BBC Question Time has become one of those TV programmes that I now rarely watch without also reading and interacting with the #bbcqt hashtag on twitter. Clearly I’m not alone – last night there were approximately 36,000 tweets on the hashtag over the hour or so that the programme was on. That’s a lot of data about a TV programme – and given the programme’s political nature there must be some really interesting information in there about politicians and the way people react to what they say.
So I built this prototype to play around with the data. (edit – the one for the 31st Jan is here , 7th Feb here, 14th Feb here , 21st Feb here, 28th Feb here, 7th Mar here, 14th Mar here, 21st Mar here, 11th Apr here, 18th Apr here)
Last night I captured every tweet using the #bbcqt hashtag that was made between 10.30pm and 11.45pm (the programme runs for an hour from 10.35pm) from the twitter api (with this volume of tweets you need to be sneaky to avoid crashing into the api limits… but it’s possible)
Before the programme I wrote a quick bit of code so that during the show I could capture which person was speaking when.
Afterwards I put together some code to….
- divide the tweets up into ones that were obviously about the panellists and ones that were just generic and then further divide them up into one-minute chunks
- remove all of the rubbish bits (punctuation, inconsequential words etc) from each tweet
- run each tweet through a naive bayesian classifier to classify it’s sentiment as positive, negative or neutral (classifier code on GitHub).

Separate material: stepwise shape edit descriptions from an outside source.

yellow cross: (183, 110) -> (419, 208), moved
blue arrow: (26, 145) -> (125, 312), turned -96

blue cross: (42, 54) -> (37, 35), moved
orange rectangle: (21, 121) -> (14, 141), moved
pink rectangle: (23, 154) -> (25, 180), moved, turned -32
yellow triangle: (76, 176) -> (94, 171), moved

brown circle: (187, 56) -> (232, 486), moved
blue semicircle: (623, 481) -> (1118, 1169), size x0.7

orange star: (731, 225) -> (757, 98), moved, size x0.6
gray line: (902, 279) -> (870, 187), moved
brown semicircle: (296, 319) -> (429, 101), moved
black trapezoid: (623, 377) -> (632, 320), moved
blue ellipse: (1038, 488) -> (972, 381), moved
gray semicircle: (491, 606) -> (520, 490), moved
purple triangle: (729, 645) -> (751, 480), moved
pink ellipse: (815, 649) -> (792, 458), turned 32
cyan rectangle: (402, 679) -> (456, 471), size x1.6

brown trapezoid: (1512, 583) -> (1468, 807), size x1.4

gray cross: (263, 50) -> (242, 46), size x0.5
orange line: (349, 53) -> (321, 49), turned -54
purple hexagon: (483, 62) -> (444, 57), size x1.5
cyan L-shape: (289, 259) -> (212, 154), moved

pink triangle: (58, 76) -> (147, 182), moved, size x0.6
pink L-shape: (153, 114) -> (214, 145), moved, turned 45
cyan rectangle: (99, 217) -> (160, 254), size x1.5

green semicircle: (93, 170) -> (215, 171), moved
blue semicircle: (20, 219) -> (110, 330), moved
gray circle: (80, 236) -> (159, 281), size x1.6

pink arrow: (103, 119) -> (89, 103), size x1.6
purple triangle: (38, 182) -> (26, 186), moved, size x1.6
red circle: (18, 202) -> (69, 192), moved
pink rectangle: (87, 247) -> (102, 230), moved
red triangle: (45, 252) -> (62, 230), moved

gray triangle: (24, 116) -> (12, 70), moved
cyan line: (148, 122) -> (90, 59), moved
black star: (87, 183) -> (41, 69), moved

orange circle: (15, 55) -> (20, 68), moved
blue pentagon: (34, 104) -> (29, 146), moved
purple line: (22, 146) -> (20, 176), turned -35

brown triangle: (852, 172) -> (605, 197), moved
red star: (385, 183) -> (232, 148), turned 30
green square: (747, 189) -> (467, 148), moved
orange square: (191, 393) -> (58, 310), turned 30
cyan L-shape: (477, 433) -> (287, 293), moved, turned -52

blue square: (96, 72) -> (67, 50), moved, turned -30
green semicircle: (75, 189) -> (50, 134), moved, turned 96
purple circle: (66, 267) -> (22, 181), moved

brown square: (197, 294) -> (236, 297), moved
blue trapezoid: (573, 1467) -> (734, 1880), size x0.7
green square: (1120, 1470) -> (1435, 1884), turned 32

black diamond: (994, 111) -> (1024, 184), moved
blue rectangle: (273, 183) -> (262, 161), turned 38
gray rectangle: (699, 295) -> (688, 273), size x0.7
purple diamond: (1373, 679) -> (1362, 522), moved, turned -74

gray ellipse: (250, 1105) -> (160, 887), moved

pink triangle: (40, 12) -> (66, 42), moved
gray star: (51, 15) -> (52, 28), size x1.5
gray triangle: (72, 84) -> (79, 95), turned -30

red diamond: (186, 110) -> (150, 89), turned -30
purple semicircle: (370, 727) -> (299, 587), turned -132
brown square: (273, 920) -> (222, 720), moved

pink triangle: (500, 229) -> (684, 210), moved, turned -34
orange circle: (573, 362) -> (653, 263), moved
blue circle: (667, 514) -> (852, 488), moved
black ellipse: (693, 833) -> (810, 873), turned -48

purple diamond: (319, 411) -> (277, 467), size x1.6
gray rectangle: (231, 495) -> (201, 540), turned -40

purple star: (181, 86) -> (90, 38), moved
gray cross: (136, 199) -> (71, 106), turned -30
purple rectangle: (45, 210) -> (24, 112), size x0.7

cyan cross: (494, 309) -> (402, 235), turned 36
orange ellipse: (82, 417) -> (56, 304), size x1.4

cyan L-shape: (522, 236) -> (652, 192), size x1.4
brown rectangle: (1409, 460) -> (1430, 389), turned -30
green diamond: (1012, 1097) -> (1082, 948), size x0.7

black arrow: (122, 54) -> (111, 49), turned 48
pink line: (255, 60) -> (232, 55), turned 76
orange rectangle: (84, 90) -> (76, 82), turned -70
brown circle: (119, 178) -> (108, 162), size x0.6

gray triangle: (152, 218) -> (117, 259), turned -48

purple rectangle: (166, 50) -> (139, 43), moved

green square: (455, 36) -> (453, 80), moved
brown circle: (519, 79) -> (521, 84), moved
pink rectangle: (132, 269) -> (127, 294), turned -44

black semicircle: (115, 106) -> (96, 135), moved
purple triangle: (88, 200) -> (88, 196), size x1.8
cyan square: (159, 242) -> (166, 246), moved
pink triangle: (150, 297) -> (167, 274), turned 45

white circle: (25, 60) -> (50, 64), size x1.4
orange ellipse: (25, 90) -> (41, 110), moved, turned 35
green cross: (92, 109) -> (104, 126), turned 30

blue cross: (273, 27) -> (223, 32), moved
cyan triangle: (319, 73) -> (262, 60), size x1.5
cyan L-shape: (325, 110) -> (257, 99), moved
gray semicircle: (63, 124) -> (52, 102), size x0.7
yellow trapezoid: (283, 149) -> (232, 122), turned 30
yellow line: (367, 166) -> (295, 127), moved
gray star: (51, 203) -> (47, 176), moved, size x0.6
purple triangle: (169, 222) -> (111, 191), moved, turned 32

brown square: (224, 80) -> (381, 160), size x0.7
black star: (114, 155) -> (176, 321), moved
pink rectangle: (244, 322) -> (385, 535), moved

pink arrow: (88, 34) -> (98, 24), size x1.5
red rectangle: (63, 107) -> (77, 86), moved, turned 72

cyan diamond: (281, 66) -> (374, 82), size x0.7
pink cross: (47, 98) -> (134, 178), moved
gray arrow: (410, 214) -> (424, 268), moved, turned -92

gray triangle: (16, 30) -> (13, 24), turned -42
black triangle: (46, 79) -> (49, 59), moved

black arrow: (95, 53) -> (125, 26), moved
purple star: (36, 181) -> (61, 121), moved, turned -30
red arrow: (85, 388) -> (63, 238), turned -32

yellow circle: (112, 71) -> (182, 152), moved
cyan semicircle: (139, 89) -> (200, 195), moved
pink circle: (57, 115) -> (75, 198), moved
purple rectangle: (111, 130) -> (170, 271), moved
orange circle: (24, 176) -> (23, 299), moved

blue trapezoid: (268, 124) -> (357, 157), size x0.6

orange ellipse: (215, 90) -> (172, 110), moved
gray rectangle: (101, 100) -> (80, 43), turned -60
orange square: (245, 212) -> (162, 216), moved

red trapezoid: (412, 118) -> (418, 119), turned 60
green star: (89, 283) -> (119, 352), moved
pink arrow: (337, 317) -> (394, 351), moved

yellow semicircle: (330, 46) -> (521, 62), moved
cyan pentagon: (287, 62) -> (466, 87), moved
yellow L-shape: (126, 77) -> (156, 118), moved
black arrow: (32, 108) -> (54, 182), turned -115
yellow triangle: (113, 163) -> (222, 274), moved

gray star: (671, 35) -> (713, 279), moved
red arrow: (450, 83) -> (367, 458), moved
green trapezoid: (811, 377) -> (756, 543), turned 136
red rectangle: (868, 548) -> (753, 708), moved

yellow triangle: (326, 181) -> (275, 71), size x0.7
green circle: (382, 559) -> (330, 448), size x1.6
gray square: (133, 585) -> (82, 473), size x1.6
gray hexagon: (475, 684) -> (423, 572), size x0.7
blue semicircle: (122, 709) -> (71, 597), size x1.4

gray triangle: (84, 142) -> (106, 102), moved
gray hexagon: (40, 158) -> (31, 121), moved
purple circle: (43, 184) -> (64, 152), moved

With the data cleaned up and analysed I then coded up a front end to display the information (for the technical people, it uses D3.js and rickshaw.js for the graphing library).
- I like how you can clearly see how twitter reacts just after someone has spoken – obvious really – but nice to see the data doing what you would expect it to.
- There are some interesting points where clearly one of the panellists has struck a chord on a particular topic – more positive sentiment than negative after particular comments.
Things to Improve
- The classification is trained on some generic good word/bad word data – I reckon a much more accurate sentiment would be gained by training the classifier on actual #bbcqt data (especially as there’s some quite choice anglo-saxon swearing that the current classifier doesn’t recognise)
- I gave up, because I didn’t have time, but theres some really interesting information in analysing word frequencies within the tweets – maybe one to develop later
I’m interested to find out if there is an appetite for this kind of (very niche I know) analysis – do Political parties monitor this stuff ?- is there some valuable feedback in there for them?